>>>>

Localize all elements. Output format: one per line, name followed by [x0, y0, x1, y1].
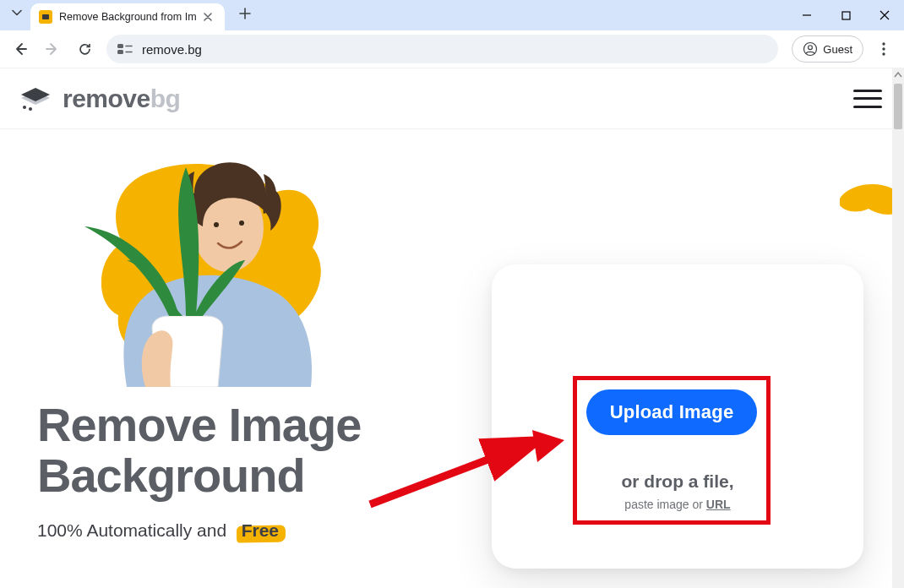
new-tab-button[interactable] — [233, 2, 257, 25]
address-bar[interactable]: remove.bg — [106, 35, 778, 63]
free-badge-text: Free — [242, 520, 279, 540]
site-settings-icon[interactable] — [117, 41, 133, 57]
hero-headline: Remove Image Background — [37, 400, 361, 502]
chevron-up-icon — [894, 71, 902, 79]
upload-card[interactable]: Upload Image or drop a file, paste image… — [492, 264, 863, 569]
svg-point-13 — [214, 222, 219, 227]
profile-label: Guest — [823, 43, 852, 56]
window-minimize-button[interactable] — [787, 0, 826, 30]
free-badge: Free — [242, 520, 279, 541]
hero-section: Remove Image Background 100% Automatical… — [0, 129, 904, 541]
site-logo[interactable]: removebg — [19, 84, 180, 113]
svg-point-4 — [809, 46, 813, 50]
close-icon — [879, 10, 890, 20]
tab-search-dropdown[interactable] — [7, 3, 27, 23]
browser-tab[interactable]: Remove Background from Im — [30, 3, 225, 30]
browser-titlebar: Remove Background from Im — [0, 0, 904, 30]
tab-close-button[interactable] — [201, 10, 215, 24]
chevron-down-icon — [12, 8, 22, 18]
nav-back-button[interactable] — [7, 35, 34, 63]
logo-text: removebg — [63, 84, 180, 113]
tab-title: Remove Background from Im — [59, 11, 196, 23]
window-maximize-button[interactable] — [826, 0, 865, 30]
arrow-right-icon — [45, 41, 60, 57]
paste-hint: paste image or URL — [492, 498, 863, 511]
logo-text-remove: remove — [63, 84, 150, 112]
kebab-icon — [882, 42, 885, 56]
hero-subline-prefix: 100% Automatically and — [37, 520, 226, 540]
site-header: removebg — [0, 68, 904, 129]
page-scrollbar[interactable] — [892, 68, 904, 588]
favicon-icon — [39, 10, 52, 24]
svg-rect-2 — [117, 50, 123, 54]
minimize-icon — [802, 10, 812, 20]
drop-file-text: or drop a file, — [492, 471, 863, 492]
profile-guest-chip[interactable]: Guest — [792, 35, 863, 63]
logo-text-bg: bg — [150, 84, 181, 112]
browser-menu-button[interactable] — [870, 35, 897, 63]
plus-icon — [239, 8, 251, 19]
svg-point-6 — [882, 47, 885, 50]
svg-point-11 — [29, 107, 32, 111]
hamburger-icon — [853, 90, 882, 92]
svg-rect-1 — [117, 44, 123, 48]
close-icon — [204, 13, 212, 21]
hero-headline-line2: Background — [37, 449, 305, 502]
paste-url-link[interactable]: URL — [706, 498, 731, 511]
svg-point-7 — [882, 52, 885, 55]
scrollbar-thumb[interactable] — [894, 84, 902, 129]
window-close-button[interactable] — [865, 0, 904, 30]
user-icon — [803, 41, 818, 57]
hero-person-image — [68, 133, 338, 387]
svg-point-5 — [882, 42, 885, 45]
scroll-up-button[interactable] — [892, 71, 904, 79]
address-bar-url: remove.bg — [142, 42, 202, 57]
browser-toolbar: remove.bg Guest — [0, 30, 904, 68]
reload-icon — [78, 42, 92, 57]
arrow-left-icon — [13, 41, 28, 57]
hero-subline: 100% Automatically and Free — [37, 520, 361, 541]
logo-mark-icon — [19, 86, 52, 112]
svg-rect-0 — [842, 12, 850, 19]
nav-forward-button[interactable] — [39, 35, 66, 63]
hero-headline-line1: Remove Image — [37, 398, 361, 451]
svg-point-10 — [23, 106, 26, 109]
maximize-icon — [841, 11, 851, 20]
upload-image-button[interactable]: Upload Image — [586, 389, 757, 435]
page-viewport: removebg — [0, 68, 904, 588]
nav-reload-button[interactable] — [71, 35, 98, 63]
menu-button[interactable] — [853, 90, 882, 108]
window-controls — [787, 0, 904, 30]
svg-point-14 — [239, 220, 244, 226]
paste-hint-prefix: paste image or — [624, 498, 706, 511]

<<<<

What to produce>
Your answer must be an exact copy of the records above, with every picture left out.

Response for this exercise>
Localize all elements. Output format: one per line, name followed by [x0, y0, x1, y1].
new-tab-button[interactable] — [233, 2, 257, 25]
address-bar[interactable]: remove.bg — [106, 35, 778, 63]
free-badge-text: Free — [242, 520, 279, 540]
site-settings-icon[interactable] — [117, 41, 133, 57]
hero-headline: Remove Image Background — [37, 400, 361, 502]
chevron-up-icon — [894, 71, 902, 79]
upload-card[interactable]: Upload Image or drop a file, paste image… — [492, 264, 863, 569]
svg-point-13 — [214, 222, 219, 227]
profile-label: Guest — [823, 43, 852, 56]
window-minimize-button[interactable] — [787, 0, 826, 30]
free-badge: Free — [242, 520, 279, 541]
hero-section: Remove Image Background 100% Automatical… — [0, 129, 904, 541]
site-logo[interactable]: removebg — [19, 84, 180, 113]
svg-point-4 — [809, 46, 813, 50]
close-icon — [879, 10, 890, 20]
tab-search-dropdown[interactable] — [7, 3, 27, 23]
browser-tab[interactable]: Remove Background from Im — [30, 3, 225, 30]
browser-titlebar: Remove Background from Im — [0, 0, 904, 30]
tab-close-button[interactable] — [201, 10, 215, 24]
chevron-down-icon — [12, 8, 22, 18]
nav-back-button[interactable] — [7, 35, 34, 63]
logo-text: removebg — [63, 84, 180, 113]
tab-title: Remove Background from Im — [59, 11, 196, 23]
window-maximize-button[interactable] — [826, 0, 865, 30]
arrow-right-icon — [45, 41, 60, 57]
paste-hint: paste image or URL — [492, 498, 863, 511]
logo-text-remove: remove — [63, 84, 150, 112]
kebab-icon — [882, 42, 885, 56]
hero-subline-prefix: 100% Automatically and — [37, 520, 226, 540]
site-header: removebg — [0, 68, 904, 129]
page-scrollbar[interactable] — [892, 68, 904, 588]
favicon-icon — [39, 10, 52, 24]
svg-rect-2 — [117, 50, 123, 54]
minimize-icon — [802, 10, 812, 20]
drop-file-text: or drop a file, — [492, 471, 863, 492]
profile-guest-chip[interactable]: Guest — [792, 35, 863, 63]
logo-text-bg: bg — [150, 84, 181, 112]
browser-menu-button[interactable] — [870, 35, 897, 63]
plus-icon — [239, 8, 251, 19]
svg-point-6 — [882, 47, 885, 50]
svg-point-11 — [29, 107, 32, 111]
hamburger-icon — [853, 90, 882, 92]
svg-rect-1 — [117, 44, 123, 48]
close-icon — [204, 13, 212, 21]
hero-headline-line2: Background — [37, 449, 305, 502]
paste-url-link[interactable]: URL — [706, 498, 731, 511]
svg-point-7 — [882, 52, 885, 55]
scrollbar-thumb[interactable] — [894, 84, 902, 129]
window-close-button[interactable] — [865, 0, 904, 30]
user-icon — [803, 41, 818, 57]
hero-person-image — [68, 133, 338, 387]
svg-point-5 — [882, 42, 885, 45]
scroll-up-button[interactable] — [892, 71, 904, 79]
address-bar-url: remove.bg — [142, 42, 202, 57]
browser-toolbar: remove.bg Guest — [0, 30, 904, 68]
reload-icon — [78, 42, 92, 57]
arrow-left-icon — [13, 41, 28, 57]
hero-subline: 100% Automatically and Free — [37, 520, 361, 541]
logo-mark-icon — [19, 86, 52, 112]
svg-rect-0 — [842, 12, 850, 19]
nav-forward-button[interactable] — [39, 35, 66, 63]
hero-headline-line1: Remove Image — [37, 398, 361, 451]
svg-point-10 — [23, 106, 26, 109]
maximize-icon — [841, 11, 851, 20]
upload-image-button[interactable]: Upload Image — [586, 389, 757, 435]
page-viewport: removebg — [0, 68, 904, 588]
nav-reload-button[interactable] — [71, 35, 98, 63]
menu-button[interactable] — [853, 90, 882, 108]
window-controls — [787, 0, 904, 30]
svg-point-14 — [239, 220, 244, 226]
paste-hint-prefix: paste image or — [624, 498, 706, 511]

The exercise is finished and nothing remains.